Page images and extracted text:
___

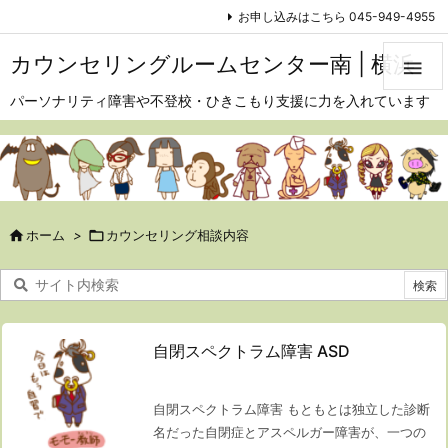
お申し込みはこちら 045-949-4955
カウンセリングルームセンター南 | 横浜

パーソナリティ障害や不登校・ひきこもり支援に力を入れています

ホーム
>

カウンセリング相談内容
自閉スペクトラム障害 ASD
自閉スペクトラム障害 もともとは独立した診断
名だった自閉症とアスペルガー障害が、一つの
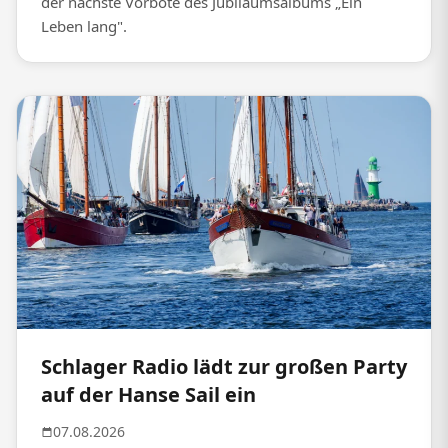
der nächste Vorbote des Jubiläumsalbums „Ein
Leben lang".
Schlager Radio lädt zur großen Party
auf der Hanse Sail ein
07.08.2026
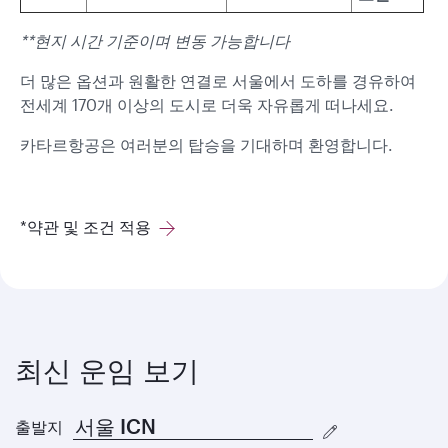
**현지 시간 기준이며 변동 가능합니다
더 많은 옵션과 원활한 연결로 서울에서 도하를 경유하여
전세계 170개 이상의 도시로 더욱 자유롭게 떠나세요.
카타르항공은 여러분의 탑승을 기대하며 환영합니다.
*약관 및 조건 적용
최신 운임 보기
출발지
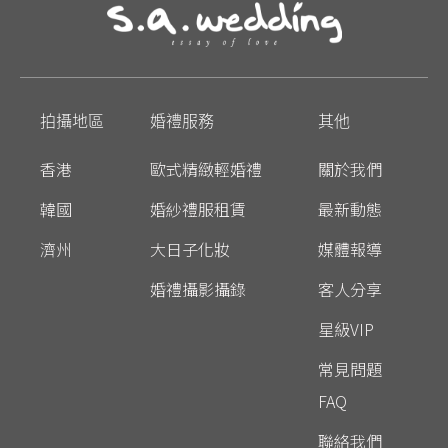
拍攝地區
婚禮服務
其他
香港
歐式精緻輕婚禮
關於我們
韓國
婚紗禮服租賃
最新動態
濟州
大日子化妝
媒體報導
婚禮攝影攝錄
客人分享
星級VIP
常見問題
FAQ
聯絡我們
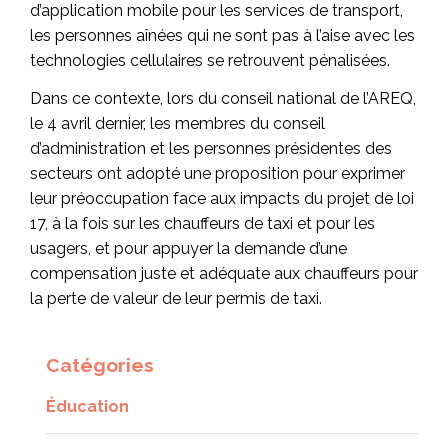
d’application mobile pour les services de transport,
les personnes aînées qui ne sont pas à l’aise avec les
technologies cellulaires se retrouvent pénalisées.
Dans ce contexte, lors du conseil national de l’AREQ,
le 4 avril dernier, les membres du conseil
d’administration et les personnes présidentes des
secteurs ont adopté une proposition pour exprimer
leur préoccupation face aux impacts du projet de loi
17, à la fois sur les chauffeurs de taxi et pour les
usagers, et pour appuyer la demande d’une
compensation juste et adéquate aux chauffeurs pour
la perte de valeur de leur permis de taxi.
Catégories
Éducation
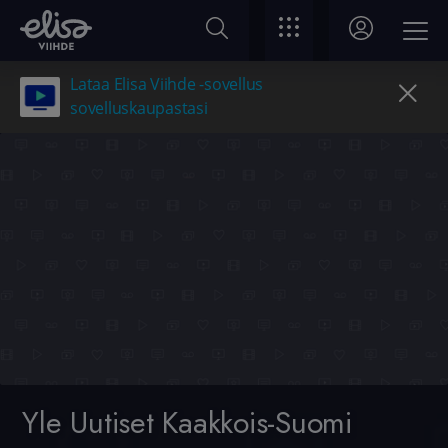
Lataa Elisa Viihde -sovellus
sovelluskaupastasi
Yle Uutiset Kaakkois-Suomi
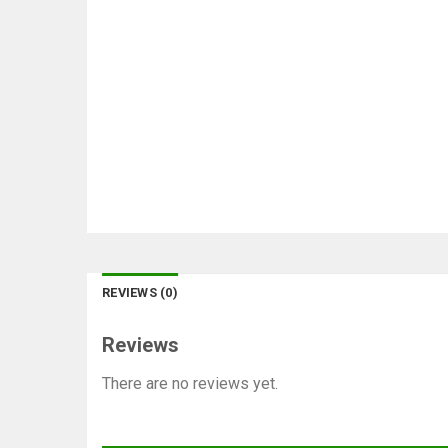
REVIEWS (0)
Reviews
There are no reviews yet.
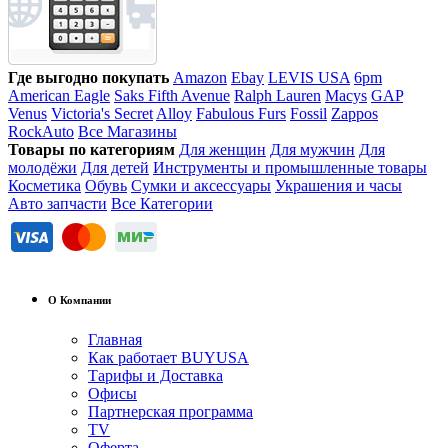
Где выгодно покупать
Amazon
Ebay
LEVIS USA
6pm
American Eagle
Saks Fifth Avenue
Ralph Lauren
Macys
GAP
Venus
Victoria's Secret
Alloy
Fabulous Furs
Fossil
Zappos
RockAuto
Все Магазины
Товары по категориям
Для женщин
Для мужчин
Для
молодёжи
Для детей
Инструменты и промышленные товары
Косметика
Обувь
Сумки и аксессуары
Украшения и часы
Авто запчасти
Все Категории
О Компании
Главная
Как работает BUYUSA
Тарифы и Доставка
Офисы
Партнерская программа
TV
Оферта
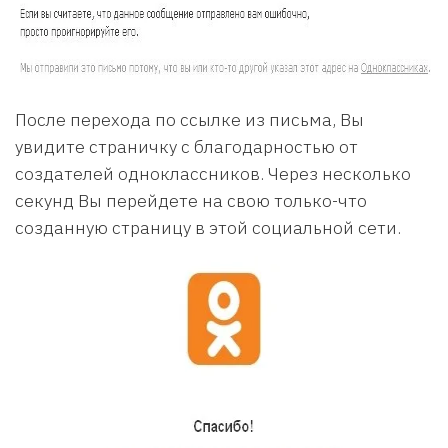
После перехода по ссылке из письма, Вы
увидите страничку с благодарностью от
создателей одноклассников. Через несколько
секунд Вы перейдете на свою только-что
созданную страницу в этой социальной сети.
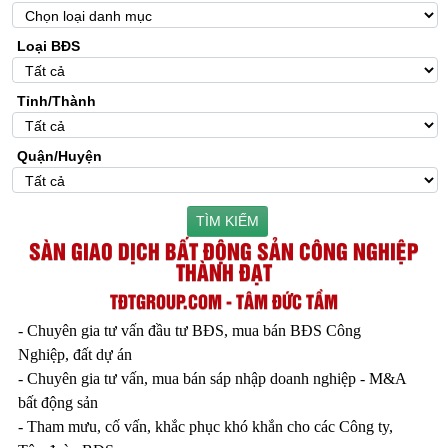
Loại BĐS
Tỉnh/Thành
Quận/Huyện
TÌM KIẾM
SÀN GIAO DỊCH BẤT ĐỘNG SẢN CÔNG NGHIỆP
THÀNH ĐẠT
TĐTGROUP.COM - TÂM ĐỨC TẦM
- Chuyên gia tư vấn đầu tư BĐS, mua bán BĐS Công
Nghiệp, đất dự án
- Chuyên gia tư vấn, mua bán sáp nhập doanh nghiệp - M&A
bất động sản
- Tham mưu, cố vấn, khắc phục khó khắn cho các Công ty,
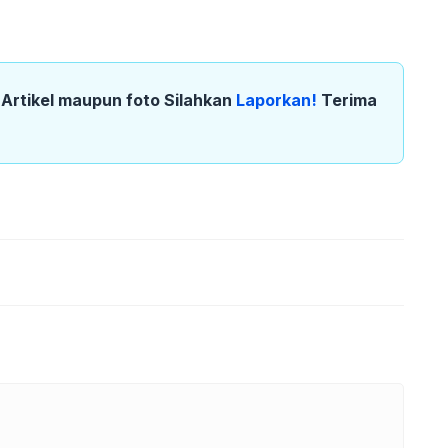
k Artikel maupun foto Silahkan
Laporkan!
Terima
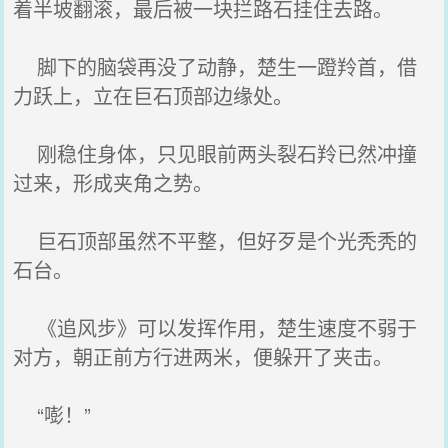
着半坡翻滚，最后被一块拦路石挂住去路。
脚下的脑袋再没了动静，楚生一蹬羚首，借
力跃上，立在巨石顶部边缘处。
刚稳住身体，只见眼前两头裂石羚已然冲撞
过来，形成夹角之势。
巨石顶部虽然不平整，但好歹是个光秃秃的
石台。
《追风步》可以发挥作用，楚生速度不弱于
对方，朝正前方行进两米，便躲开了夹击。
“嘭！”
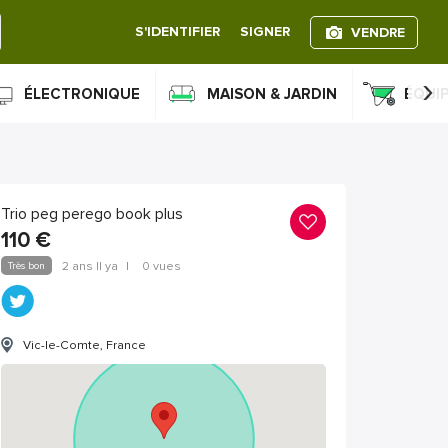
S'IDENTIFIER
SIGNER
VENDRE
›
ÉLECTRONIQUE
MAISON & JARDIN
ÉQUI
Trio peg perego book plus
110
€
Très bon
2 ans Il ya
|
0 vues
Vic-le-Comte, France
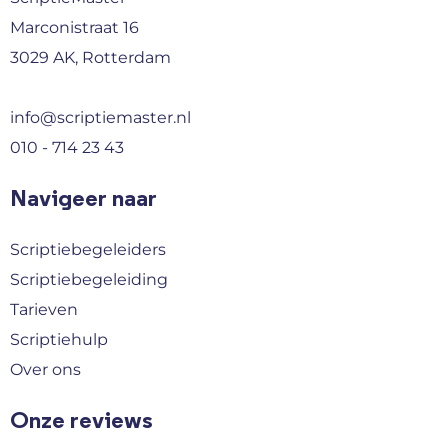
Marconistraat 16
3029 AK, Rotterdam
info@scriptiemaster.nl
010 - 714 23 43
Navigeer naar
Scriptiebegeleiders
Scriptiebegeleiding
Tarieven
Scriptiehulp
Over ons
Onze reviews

___

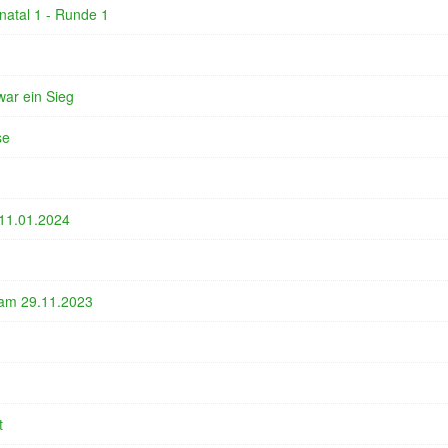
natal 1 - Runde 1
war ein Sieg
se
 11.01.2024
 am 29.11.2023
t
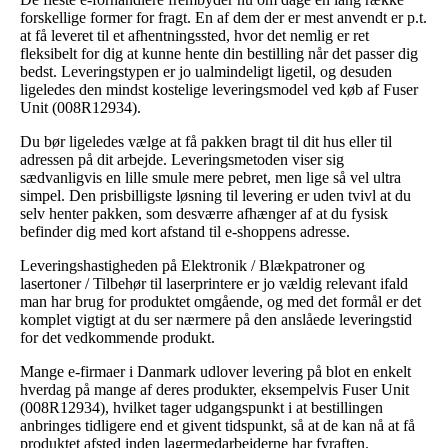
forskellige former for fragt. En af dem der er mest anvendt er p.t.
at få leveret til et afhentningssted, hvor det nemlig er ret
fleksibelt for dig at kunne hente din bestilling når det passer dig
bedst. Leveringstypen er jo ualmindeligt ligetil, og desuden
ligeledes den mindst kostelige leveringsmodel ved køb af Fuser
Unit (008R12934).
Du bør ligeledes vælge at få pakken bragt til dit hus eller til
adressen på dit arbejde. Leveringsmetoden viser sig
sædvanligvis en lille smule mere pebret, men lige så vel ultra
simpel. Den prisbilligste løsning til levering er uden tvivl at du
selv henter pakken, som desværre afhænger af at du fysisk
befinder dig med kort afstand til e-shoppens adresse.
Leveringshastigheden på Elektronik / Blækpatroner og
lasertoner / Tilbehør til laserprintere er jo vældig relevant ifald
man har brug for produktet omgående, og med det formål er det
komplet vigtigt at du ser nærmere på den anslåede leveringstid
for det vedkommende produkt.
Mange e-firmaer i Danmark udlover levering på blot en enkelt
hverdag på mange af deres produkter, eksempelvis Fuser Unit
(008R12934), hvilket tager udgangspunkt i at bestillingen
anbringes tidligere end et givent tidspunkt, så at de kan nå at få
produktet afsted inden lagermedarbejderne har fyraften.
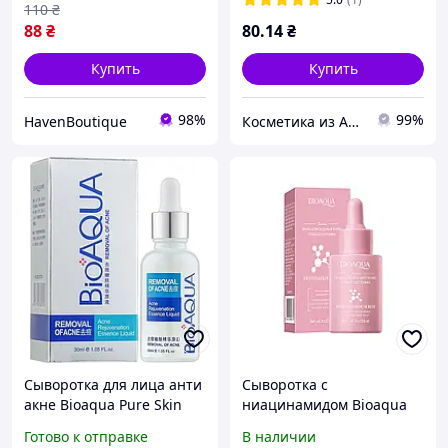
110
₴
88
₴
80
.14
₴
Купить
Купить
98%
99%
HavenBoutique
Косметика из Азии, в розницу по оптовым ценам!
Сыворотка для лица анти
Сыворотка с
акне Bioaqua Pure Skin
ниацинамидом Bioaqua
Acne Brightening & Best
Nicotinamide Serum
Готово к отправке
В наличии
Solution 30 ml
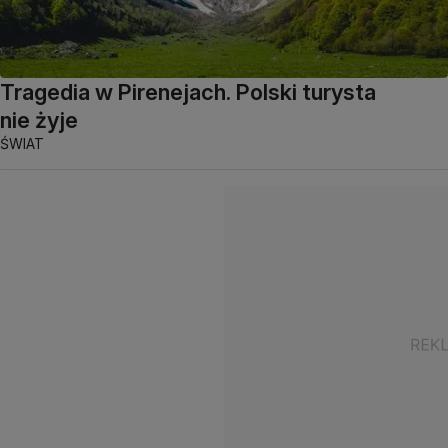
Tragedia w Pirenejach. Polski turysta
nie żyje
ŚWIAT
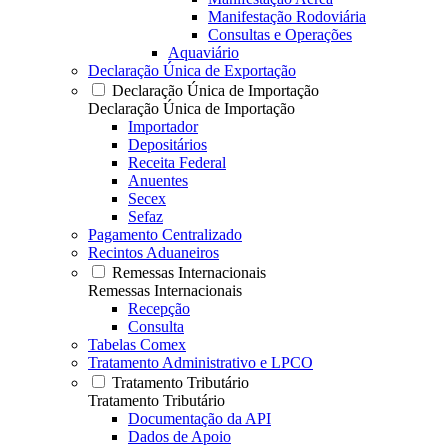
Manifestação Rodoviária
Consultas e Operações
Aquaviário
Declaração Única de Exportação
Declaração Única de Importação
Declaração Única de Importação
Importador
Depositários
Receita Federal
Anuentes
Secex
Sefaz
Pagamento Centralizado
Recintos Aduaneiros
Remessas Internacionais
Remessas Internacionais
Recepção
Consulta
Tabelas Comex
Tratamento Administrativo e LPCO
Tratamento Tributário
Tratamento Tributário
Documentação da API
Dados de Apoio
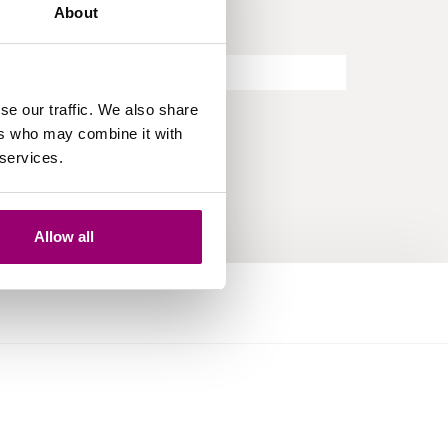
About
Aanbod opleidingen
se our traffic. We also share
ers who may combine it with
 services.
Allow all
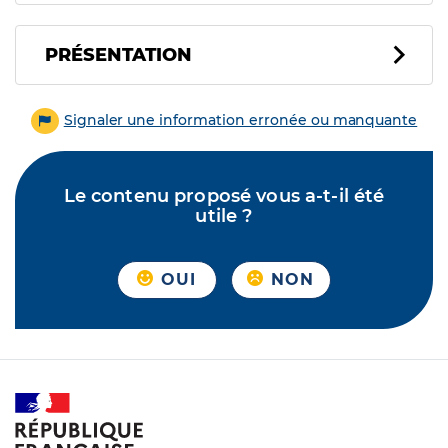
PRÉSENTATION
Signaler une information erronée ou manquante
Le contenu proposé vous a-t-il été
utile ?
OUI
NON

___

**To do**: Copy out each line from the preceding entries that mentions the word "taxi".

**Task solution**:
17, à la fois sur les chauffeurs de taxi et pour les
la perte de valeur de leur permis de taxi.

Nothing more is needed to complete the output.